Hospital LOS for the presence or absence of morbidity by individual POMS domain type on postoperative day 3. Data is reported as median with interquartile range.

Figure 3

Hospital LOS for the presence or absence of morbidity by individual POMS domain type on postoperative day 5. Data is reported as median with interquartile range.

The presence of any morbidity on postoperative day 5 conferred an OR of 11.9 (95% CI: 5.02 to 28.31) for a prolonged hospital LOS, defined as greater than the 3rd interquartile for the cohort, but no predictive ability was conferred to the same analysis on day 3 (OR: 3.64; 95% CI: 0.83 to 15.92). ROC analysis by domain and day for LOS is shown in Table 6, with significant differences seen in the AUC on days 3 and 5 for the cardiovascular and gastrointestinal domains.

Table 6 ROC analysis by POMS domain and postoperative day measured for LOS

POMS defined morbidity was absent in 9.7% of patients on day 3 and 41.2% of patients on day 5 despite them still receiving inpatient care.


This study shows that the POMS is both a reliable and valid measure of short-term postoperative morbidity in patients undergoing major abdominal surgery. The main strength of this paper is that it studies a homogenous group of subjects all of whom underwent major abdominal surgery, and hence could reliably be expected to have a similar pattern of postoperative morbidity. The study also examined the reliability of the survey when administered by novice researchers unfamiliar with the POMS, allowing an assessment of its potential use as an outcome measure in both research and clinical practice, where it would be required to be administered by a spectrum of health professionals of varying experience.

Overall the inter-rater reliability of POMS-defined morbidity showed high percentage agreement, and near perfect correlation. Reliability within POMS domains showed varying results, with the lowest percentage agreement seen in the gastrointestinal domain, however the κ correlation coefficient still showed a substantial agreement. A similar result was also shown in the only other validation of the POMS [9], in which the gastrointestinal domain showed the weakest correlation between observers, suggesting that the criteria may need refining to give it greater clinical utility. In the study by Grocott et al. [9] the majority of the items within the POMS domains showed a perfect correlation, however this was not the case in the present study. The reason for the decreased correlation may be due to experienced research nurses having administered the survey in the previous work, whilst we chose specifically to assess the reliability of the POMS when it was administered by novices to its use. Despite this, POMS, as it currently stands, could be used as an outcome measure without specific training in its use.

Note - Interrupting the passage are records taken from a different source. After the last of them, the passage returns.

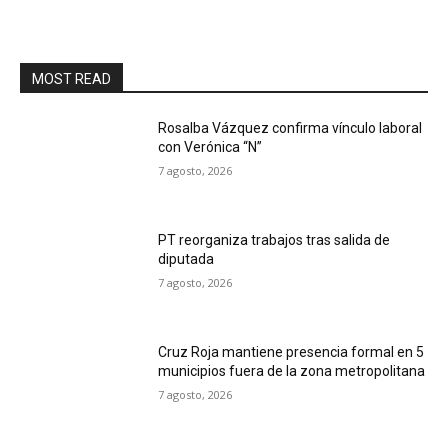
MOST READ
Rosalba Vázquez confirma vínculo laboral
con Verónica “N”
7 agosto, 2026
PT reorganiza trabajos tras salida de
diputada
7 agosto, 2026
Cruz Roja mantiene presencia formal en 5
municipios fuera de la zona metropolitana
7 agosto, 2026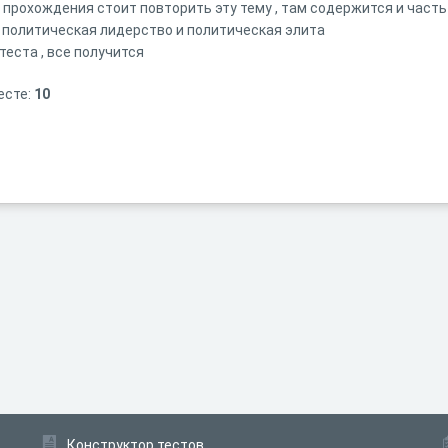
 прохождения стоит повторить эту тему , там содержится и часть 
 политическая лидерство и политическая элита
теста , все получится
есте:
10
Конструктор тестов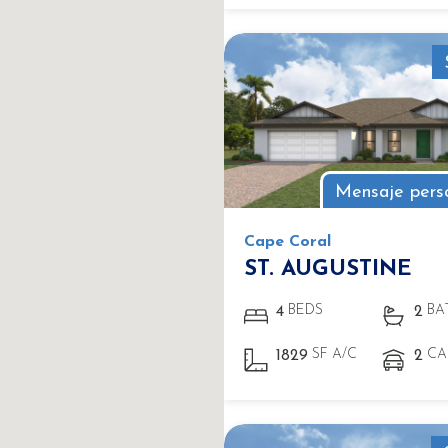
Mensaje pers
Cape Coral
ST. AUGUSTINE
BEDS
BA
4
2
SF A/C
CA
1829
2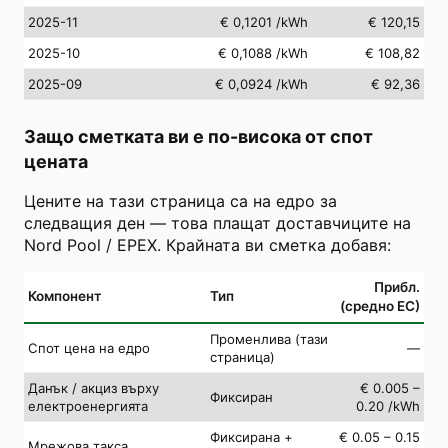
2025-11
€ 0,1201
/kWh
€ 120,15
2025-10
€ 0,1088
/kWh
€ 108,82
2025-09
€ 0,0924
/kWh
€ 92,36
Защо сметката ви е по-висока от спот
цената
Цените на тази страница са на едро за
следващия ден — това плащат доставчиците на
Nord Pool / EPEX. Крайната ви сметка добавя:
Прибл.
Компонент
Тип
(средно ЕС)
Променлива (тази
Спот цена на едро
—
страница)
Данък / акциз върху
€ 0.005 –
Фиксиран
електроенергията
0.20 /kWh
Фиксирана +
€ 0.05 – 0.15
Мрежова такса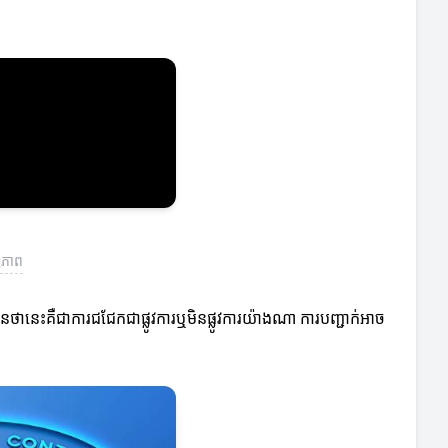
្ធភាព
នថានេះគឺជាការជជែកជាផ្លូវការឬមិនផ្លូវការយ៉ាងណា ការបញ្ជាក់អាច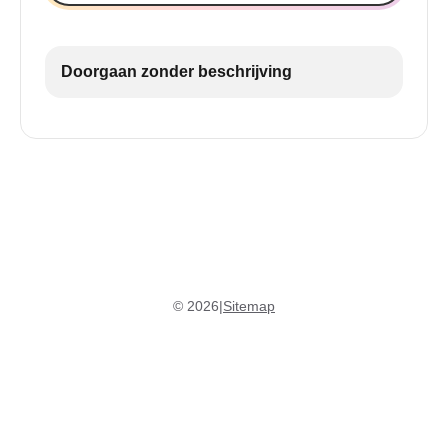
Doorgaan zonder beschrijving
©
2026
|
Sitemap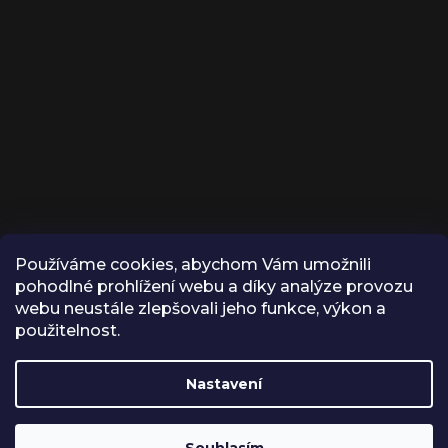
Používáme cookies, abychom Vám umožnili
KONTAKT
pohodlné prohlížení webu a díky analýze provozu
webu neustále zlepšovali jeho funkce, výkon a
INFO
@
VROX.CZ
použitelnost.
VROX
Nastavení
VROX.CZ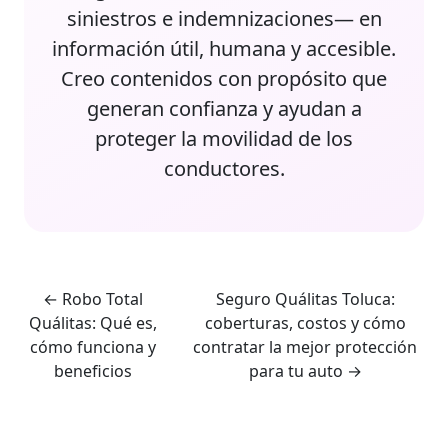
siniestros e indemnizaciones— en
información útil, humana y accesible.
Creo contenidos con propósito que
generan confianza y ayudan a
proteger la movilidad de los
conductores.
←
Robo Total
Seguro Quálitas Toluca:
Quálitas: Qué es,
coberturas, costos y cómo
cómo funciona y
contratar la mejor protección
beneficios
para tu auto
→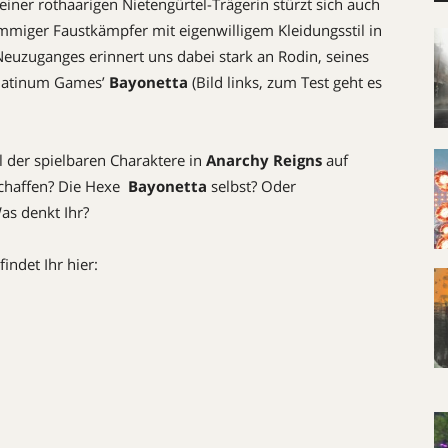
iner rothaarigen Nietengürtel-Trägerin stürzt sich auch
mmiger Faustkämpfer mit eigenwilligem Kleidungsstil in
uzuganges erinnert uns dabei stark an Rodin, seines
Platinum Games’
Bayonetta
(Bild links, zum Test geht es
 der spielbaren Charaktere in
Anarchy Reigns
auf
 schaffen? Die Hexe
Bayonetta
selbst? Oder
as denkt Ihr?
indet Ihr hier:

There are a number of apparent discrepancies in the reliability of individual domains as only fair correlation was seen in the hematological domain, and no correlation was seen in the wound domain despite good percentage agreement between observers. The use of the κ coefficient in this setting unfairly describes the reliability of the POMS as κ is affected by the prevalence of the findings it is describing. When the reported prevalence is low, as was the case in the hematological and wound domains, then κ may not be a reliable measure of correlation as illustrated by the high agreement but poor correlation [10].

As the POMS cannot be used as a scale due to its low internal consistency [9], the presence of any morbidity recorded by the POMS must be associated with an increased hospital LOS in order for it to be valid. The presence of morbidity registered by the POMS at both postoperative days 3 and 5 was associated with a longer hospital LOS, and morbidity at day 5 was associated with an eightfold increase in patients having a prolonged hospital LOS (greater than the 3rd interquartile for the cohort). These observations support the predictive ability of the POMS, but also suggest additional utility for the survey in the context of resource utilization due to its ability to predict those who will remain in hospital for longer.

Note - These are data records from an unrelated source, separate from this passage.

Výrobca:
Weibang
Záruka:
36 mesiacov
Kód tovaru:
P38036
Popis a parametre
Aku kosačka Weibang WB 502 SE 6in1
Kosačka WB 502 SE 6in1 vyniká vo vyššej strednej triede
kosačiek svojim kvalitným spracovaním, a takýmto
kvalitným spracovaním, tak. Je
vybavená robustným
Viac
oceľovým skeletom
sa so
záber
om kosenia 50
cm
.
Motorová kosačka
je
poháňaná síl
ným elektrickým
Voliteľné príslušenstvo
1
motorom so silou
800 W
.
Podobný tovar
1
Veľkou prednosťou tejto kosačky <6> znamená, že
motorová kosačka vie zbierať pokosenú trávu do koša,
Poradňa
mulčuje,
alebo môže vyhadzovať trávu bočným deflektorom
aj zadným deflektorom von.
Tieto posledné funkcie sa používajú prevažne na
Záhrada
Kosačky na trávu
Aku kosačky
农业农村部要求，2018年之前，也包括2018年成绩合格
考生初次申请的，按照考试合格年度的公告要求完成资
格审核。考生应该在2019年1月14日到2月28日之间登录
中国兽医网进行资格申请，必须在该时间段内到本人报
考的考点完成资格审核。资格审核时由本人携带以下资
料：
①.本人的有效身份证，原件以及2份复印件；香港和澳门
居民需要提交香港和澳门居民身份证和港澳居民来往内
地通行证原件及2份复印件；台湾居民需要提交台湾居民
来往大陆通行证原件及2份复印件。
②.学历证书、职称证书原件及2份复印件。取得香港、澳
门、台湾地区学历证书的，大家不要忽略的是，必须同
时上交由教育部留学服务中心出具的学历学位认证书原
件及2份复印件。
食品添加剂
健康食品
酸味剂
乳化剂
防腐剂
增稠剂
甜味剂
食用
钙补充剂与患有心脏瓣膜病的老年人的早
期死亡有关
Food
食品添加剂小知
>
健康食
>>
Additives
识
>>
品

Grocott et al. found that on postoperative day 5 the presence of morbidity within 5 of the 9 domains was associated with a longer hospital LOS; however, we observed this in an additional 3 domains. This may reflect the significant differences in the two populations studied, with the previous cohort consisting of almost two thirds orthopedic patients undergoing peripheral surgery, whilst this study contained a more homogenous cohort all of whom underwent major abdominal surgery. In addition, it also appears that a number of domains are associated with a longer hospital LOS when the POMS is administered earlier at postoperative day 3, allowing a more prompt assessment of significant morbidity that affects hospital LOS and strengthening its validity as an outcome measure.

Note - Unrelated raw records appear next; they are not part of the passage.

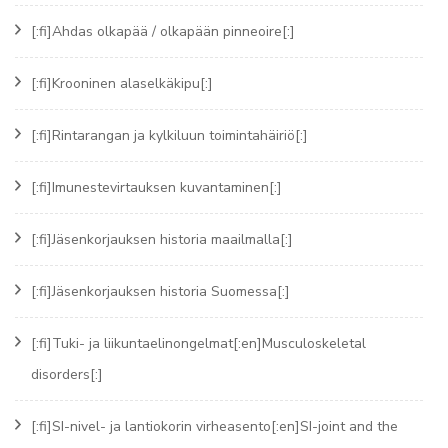
[:fi]Ahdas olkapää / olkapään pinneoire[:]
[:fi]Krooninen alaselkäkipu[:]
[:fi]Rintarangan ja kylkiluun toimintahäiriö[:]
[:fi]Imunestevirtauksen kuvantaminen[:]
[:fi]Jäsenkorjauksen historia maailmalla[:]
[:fi]Jäsenkorjauksen historia Suomessa[:]
[:fi]Tuki- ja liikuntaelinongelmat[:en]Musculoskeletal
disorders[:]
[:fi]SI-nivel- ja lantiokorin virheasento[:en]SI-joint and the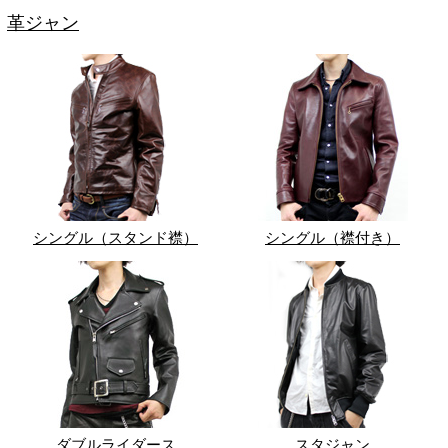
革ジャン
シングル（スタンド襟）
シングル（襟付き）
ダブルライダース
スタジャン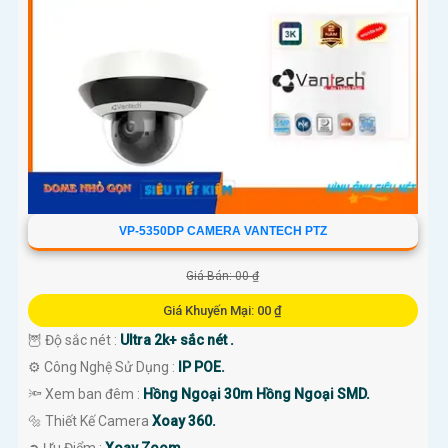
'
VP-5350DP CAMERA VANTECH PTZ
Giá Bán: 00 ₫
Giá Khuyến Mại: 00 ₫
🦉 Độ sắc nét :
Ultra 2k+ sắc nét .
⚙ Công Nghệ Sử Dụng :
IP POE.
🔦 Xem ban đêm :
Hồng Ngoại 30m Hồng Ngoại SMD.
🔩 Thiết Kế Camera
Xoay 360.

The pattern of morbidity seen in this study is similar to that previously described [5, 9], although higher incidences of pain and pulmonary related morbidity, but lower incidences of gastrointestinal morbidity related morbidity were seen. This is surprising given the nature of the cohort, but a possible explanation for this reduction in gastrointestinal morbidity in a series that has undergone major abdominal surgery may due to differences in postoperative analgesia (epidural versus intravenous opiates), or the adoption of enhanced recovery protocols aimed at minimizing morbidity.

There are a number of limitations to this study, primarily the small numbers in the reliability assessment of the POMS; however, the overall number of observations was acceptable. The cohort is not truly homogenous, and although all subjects underwent major abdominal surgery, the inclusion of vascular and urology patients, who may have a different prevalence and pattern of morbidity to those undergoing colorectal surgery, may limit the application of results to this population. In addition we did not assess patients with no POMS defined criteria for potentially important morbidity not captured by the survey. It is possible that this group remained hospitalized due to significant postoperative morbidity rather than social issues or delays in the discharge process. However, it has previously been observed that patients remaining in hospital with no POMS defined morbidity showed no evidence of any other morbidity measured by different means [5, 9].

There are also a number of limitations of the POMS itself as many of the domains describe what is considered routine therapy following major surgery (postoperative oxygen, antibiotics, catheterization), however, by postoperative days 3 and 5, these routine therapies should have been ceased, particularly in the context of enhanced recovery programs. The lack of internal consistency of POMS, meaning that it cannot be treated as a scale, only allows the POMS to identify the presence of morbidity but not to measure its severity, a tool that would be inherently useful when measuring postoperative outcomes. Further modification of the POMS may allow the development of a survey that measures a single construct, and hence can be used to measure the severity of morbidity. The validity of the POMS in different and specific surgical cohorts, for example vascular and urology, also needs to be explored as the patterns of morbidity are often different. However, it appears to be both valid and reliable in this group.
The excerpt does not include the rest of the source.